The dates and time data are often messy and inconsistent, making it challenging to analyze. The {lubridate} package provides a set of functions that make it easy to work with dates and times in R. It allows you to parse dates from various formats, extract components like year, month, day, hour, minute, and second, and perform calculations with dates and times. The package also provides functions for handling time zones and daylight saving time. It’s part of the tidyverse and provides functions to parse, extract, manipulate, and format dates/times. It is part of the {tidyverse}, designed to simplify parsing, manipulating, and wrangling dates/times in R. The package is particularly useful for data wrangling tasks, such as cleaning and transforming date/time data, extracting components (like year, month, day), and performing calculations with dates/times. It also provides functions for handling time zones and daylight saving time.

![alt text](http://drive.google.com/uc?export=view&id=1sHkaR2OpE-1vdPUPvNj_8zy4IruVzRJj)

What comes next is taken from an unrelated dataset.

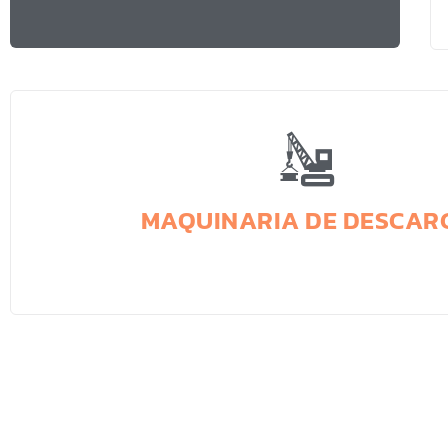
MAQUINARIA DE DESCAR
Para mas información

## {lubridate} Function Reference

The {lubridate} package provides a variety of functions for working with dates and times. Here are some of the most commonly used functions, categorized by their purpose:

| Category | Functions |
|----------------------|--------------------------------------------------|
| Parsing | `ymd()`, `mdy()`, `dmy()`, `parse_date_time()` |
| Extract Parts | `year()`, `month()`, `day()`, `hour()`, `minute()`, `second()` |
| Manipulation | `make_date()`, `make_datetime()`, `floor_date()`, `ceiling_date()` |
| Timezones | `with_tz()`, `force_tz()` |



## Setup R in Python Runtype - Install {rpy2}

{rpy2} is a Python package that provides an interface to the R programming language, allowing Python users to run R code, call R functions, and manipulate R objects directly from Python. It enables seamless integration between Python and R, leveraging R's statistical and graphical capabilities while using Python's flexibility. The package supports passing data between the two languages and is widely used for statistical analysis, data visualization, and machine learning tasks that benefit from R's specialized libraries.

In [1]:
!pip uninstall rpy2 -y
! pip install rpy2==3.5.1
%load_ext rpy2.ipython

Found existing installation: rpy2 3.5.17
Uninstalling rpy2-3.5.17:
  Successfully uninstalled rpy2-3.5.17
Collecting rpy2==3.5.1
  Downloading rpy2-3.5.1.tar.gz (201 kB)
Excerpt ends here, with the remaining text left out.